CUDA Occupancy Calculator
Estimate theoretical occupancy from block size, registers per thread, and shared memory per block. The calculator surfaces which resource binds first and how nearby block sizes compare.
Kernel and architecture
Compare against a second architecture
Occupancy results
Per-resource utilization
Derived
Block-size sweep
How it works
For a kernel, occupancy is the ratio of active warps to the maximum resident warps on a single SM. Each SM has caps on threads, warps, blocks, registers, and shared memory. The number of resident blocks per SM is the minimum of what each cap allows.
The math here matches what the NVIDIA CUDA occupancy spreadsheet does. Registers are allocated per warp, rounded up to the architecture's allocation unit. Shared memory per block (static plus dynamic) is rounded up to the shared-memory allocation unit. The candidate count of resident blocks for each constraint is the cap divided by the per-block usage. The smallest of those candidates wins, and that constraint is the limiter.

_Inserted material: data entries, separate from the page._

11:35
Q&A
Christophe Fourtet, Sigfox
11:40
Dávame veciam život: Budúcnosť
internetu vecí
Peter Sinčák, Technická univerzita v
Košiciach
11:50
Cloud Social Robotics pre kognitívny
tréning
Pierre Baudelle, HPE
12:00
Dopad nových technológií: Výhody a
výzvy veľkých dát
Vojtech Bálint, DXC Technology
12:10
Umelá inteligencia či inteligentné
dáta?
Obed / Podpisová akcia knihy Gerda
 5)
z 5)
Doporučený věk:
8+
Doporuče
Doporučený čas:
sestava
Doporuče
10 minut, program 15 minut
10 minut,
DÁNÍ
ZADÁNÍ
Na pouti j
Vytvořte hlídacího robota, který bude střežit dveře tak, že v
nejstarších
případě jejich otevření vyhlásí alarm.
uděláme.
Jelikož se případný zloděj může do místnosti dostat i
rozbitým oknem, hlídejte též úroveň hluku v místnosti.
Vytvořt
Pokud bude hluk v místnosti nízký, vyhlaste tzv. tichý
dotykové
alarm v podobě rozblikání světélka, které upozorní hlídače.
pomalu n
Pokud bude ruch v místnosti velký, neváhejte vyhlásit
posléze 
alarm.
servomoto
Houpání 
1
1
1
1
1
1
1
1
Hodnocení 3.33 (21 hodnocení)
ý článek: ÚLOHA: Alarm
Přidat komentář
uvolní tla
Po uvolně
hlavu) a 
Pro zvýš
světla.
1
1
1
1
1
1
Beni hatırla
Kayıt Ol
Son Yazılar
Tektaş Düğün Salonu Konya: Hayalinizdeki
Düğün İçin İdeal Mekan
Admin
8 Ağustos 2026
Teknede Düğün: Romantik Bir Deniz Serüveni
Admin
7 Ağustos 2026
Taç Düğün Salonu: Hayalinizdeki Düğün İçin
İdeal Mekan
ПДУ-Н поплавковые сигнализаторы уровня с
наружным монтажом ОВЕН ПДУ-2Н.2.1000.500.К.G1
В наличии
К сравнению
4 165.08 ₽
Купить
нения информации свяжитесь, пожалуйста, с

What "high occupancy" actually means
High theoretical occupancy is a useful target but not always a useful goal. Modern GPUs can hide latency at much lower occupancy if the kernel has enough instruction-level parallelism. Use this tool to understand which resource is binding so you can decide whether reducing it is worth the engineering effort.
Edge cases and notes
- Compute capability 8.6 caps threads/SM at 1536 and warps/SM at 48 — half of A100. The 100% occupancy ceiling is the same shape, but the absolute throughput is different.
- Threads per block must be a multiple of 32 to fully use the warp. Non-multiples are flagged.
- If your kernel uses cooperative groups or persistent kernels, the launch shape may not be representative; this calculator assumes ordinary kernel launches.
- Live registers per thread comes from
nvcc --ptxas-options=-vorcuobjdump, not from source code. Estimate is plenty for exploration.